The applicants, six Spanish nationals, were owners of a parent company of RUMASA group comprised of several hundred undertakings. The Government issued a law of the expropriation in the public interest of all the shares of the company. The applicants instituted civil proceedings against the state for the restitution of the expropriated property. During the proceedings the domestic courts required the opinion of the Constitutional court. During constitutional proceedings the applicants did not have an opportunity to comment on the observations submitted by the Counsel for the State (representative of the executive authority - their opponent in the civil proceedings) or submit their own opinion.
The applicants, alleged a violation of the principle of equality of arms because their opponent in the civil proceedings, was able to submit written observations to the Constitutional court but they were not.

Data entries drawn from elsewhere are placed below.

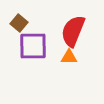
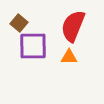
red semicircle: moved 5 px up
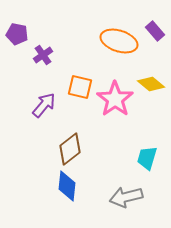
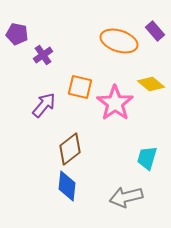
pink star: moved 4 px down
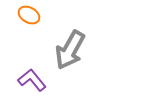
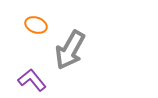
orange ellipse: moved 7 px right, 10 px down; rotated 10 degrees counterclockwise
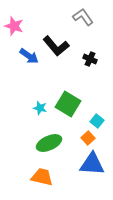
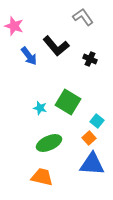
blue arrow: rotated 18 degrees clockwise
green square: moved 2 px up
orange square: moved 1 px right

The Court emphasized that the principle of equality of arms was only one feature of the wider concept of a fair trial, which also included the fundamental right that proceedings should be adversarial - the parties must have an opportunity to have knowledge of and comment on the observations filed or evidence adduced by the other party. The Court noted that constitutional proceedings have their special features, however if the Constitutional court is referred to in the context of civil proceedings, persons involved in these proceedings must be guaranteed free access to the observations of the other participants in these proceedings and a genuine opportunity to comment on those observations. As the applicants were not allowed to comment on the submissions of the Counsel for the State in the proceedings before the Constitutional court, but the Counsel for the State had advance knowledge of their arguments and was able to submit his observations in full knowledge of them, the Court found a violation of the right to fair trial.